[Brief]
Count every line in the records below that contains the string "можно". Report that number alone.

(Source records)
● ● ● ● ● ● ●
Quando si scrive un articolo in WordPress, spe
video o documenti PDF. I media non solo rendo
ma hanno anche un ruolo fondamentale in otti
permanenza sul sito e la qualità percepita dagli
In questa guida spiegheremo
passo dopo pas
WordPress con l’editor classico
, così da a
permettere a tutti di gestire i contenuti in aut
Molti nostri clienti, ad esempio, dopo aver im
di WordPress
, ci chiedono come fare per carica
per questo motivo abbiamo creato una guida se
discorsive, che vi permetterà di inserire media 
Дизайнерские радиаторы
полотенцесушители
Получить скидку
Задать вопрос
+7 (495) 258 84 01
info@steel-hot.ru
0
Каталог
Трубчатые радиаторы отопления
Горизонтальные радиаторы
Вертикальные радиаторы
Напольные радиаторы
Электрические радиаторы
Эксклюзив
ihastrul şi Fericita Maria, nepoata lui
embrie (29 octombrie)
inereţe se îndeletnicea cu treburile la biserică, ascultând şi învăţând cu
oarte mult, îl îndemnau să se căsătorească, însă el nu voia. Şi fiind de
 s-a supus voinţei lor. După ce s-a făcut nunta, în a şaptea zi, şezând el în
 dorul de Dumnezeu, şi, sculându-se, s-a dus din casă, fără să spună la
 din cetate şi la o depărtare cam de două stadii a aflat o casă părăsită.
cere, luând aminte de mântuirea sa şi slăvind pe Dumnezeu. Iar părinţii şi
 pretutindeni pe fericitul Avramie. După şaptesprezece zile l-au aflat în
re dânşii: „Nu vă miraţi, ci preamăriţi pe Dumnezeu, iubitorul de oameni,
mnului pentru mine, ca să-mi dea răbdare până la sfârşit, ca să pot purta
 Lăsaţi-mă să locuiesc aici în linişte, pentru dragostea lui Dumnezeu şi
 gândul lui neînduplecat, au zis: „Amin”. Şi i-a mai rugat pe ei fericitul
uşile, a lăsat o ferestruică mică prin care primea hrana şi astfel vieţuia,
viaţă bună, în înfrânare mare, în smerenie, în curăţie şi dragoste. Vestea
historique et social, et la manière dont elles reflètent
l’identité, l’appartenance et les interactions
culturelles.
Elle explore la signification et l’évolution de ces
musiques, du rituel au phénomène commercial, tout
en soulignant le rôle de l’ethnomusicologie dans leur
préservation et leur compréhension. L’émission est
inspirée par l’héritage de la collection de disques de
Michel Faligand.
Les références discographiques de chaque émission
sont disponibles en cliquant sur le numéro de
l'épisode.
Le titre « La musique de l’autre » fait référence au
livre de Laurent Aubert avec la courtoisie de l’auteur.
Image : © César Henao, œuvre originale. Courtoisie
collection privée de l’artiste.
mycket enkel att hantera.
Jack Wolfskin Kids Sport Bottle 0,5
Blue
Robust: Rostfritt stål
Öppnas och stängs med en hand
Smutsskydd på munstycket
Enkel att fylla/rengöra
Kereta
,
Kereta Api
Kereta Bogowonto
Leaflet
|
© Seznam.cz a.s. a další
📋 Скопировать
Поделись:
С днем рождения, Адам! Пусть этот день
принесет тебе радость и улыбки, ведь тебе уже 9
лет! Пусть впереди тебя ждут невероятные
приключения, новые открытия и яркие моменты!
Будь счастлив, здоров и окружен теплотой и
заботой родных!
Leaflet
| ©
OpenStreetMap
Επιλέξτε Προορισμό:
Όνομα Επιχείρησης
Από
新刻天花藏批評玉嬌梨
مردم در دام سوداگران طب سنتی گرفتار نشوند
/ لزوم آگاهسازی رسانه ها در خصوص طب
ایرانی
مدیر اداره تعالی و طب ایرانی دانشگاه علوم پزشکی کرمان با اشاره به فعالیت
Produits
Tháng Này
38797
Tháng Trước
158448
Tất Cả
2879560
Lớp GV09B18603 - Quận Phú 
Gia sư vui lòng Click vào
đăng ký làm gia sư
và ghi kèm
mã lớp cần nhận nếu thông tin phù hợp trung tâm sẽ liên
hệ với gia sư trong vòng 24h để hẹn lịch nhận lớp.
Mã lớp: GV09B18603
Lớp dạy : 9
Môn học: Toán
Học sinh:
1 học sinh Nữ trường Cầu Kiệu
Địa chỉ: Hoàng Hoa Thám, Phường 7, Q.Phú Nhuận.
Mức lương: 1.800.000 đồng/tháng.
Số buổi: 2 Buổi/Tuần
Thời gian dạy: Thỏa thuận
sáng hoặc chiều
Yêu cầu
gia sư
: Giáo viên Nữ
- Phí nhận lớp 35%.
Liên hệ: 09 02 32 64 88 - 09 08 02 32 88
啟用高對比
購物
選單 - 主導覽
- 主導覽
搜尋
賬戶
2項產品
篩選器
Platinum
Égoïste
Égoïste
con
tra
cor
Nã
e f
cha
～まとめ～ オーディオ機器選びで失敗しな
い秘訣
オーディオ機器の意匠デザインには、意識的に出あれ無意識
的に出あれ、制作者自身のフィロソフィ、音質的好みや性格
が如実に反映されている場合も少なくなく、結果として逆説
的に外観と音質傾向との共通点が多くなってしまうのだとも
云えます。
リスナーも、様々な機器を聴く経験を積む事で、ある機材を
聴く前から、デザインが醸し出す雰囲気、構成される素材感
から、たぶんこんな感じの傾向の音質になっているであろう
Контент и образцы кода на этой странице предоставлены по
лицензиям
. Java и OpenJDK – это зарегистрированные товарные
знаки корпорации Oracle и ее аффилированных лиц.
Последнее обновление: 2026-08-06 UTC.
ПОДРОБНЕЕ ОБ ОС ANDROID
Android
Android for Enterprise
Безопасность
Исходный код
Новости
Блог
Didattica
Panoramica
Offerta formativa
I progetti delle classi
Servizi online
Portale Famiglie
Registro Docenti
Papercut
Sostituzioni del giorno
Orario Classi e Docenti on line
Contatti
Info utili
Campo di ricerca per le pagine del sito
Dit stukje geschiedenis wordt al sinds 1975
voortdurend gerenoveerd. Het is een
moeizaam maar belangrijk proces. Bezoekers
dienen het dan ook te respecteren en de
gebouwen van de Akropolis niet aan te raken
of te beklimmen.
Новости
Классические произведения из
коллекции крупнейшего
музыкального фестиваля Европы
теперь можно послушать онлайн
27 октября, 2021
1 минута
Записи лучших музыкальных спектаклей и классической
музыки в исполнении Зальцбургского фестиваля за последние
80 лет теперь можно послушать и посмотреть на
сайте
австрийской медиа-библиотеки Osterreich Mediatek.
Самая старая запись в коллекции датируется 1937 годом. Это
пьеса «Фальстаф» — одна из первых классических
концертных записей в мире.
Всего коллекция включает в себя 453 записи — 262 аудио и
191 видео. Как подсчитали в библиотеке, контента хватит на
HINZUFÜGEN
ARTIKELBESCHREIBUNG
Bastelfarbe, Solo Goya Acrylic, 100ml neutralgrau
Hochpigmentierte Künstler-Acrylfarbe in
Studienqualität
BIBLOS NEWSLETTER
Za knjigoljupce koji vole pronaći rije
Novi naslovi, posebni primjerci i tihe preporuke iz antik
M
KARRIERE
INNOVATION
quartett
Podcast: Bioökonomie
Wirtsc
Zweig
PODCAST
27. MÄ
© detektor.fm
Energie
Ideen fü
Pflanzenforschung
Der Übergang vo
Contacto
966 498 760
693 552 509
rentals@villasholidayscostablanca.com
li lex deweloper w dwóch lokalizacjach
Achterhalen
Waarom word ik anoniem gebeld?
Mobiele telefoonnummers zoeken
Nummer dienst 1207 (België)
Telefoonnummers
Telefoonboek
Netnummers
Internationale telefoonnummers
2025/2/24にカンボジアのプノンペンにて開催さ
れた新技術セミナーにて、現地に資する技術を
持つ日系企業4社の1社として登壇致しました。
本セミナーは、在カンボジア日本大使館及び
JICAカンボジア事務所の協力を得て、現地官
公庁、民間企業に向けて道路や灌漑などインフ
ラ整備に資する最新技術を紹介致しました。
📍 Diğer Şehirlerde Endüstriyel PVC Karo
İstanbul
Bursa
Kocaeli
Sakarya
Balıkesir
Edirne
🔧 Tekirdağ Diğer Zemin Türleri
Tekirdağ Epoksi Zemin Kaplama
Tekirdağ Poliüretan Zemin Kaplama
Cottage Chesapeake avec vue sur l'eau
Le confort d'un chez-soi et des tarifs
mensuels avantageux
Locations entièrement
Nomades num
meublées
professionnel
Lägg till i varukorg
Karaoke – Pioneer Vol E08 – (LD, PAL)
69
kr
● ● ● ● ● ● ●
[Exercise output]
2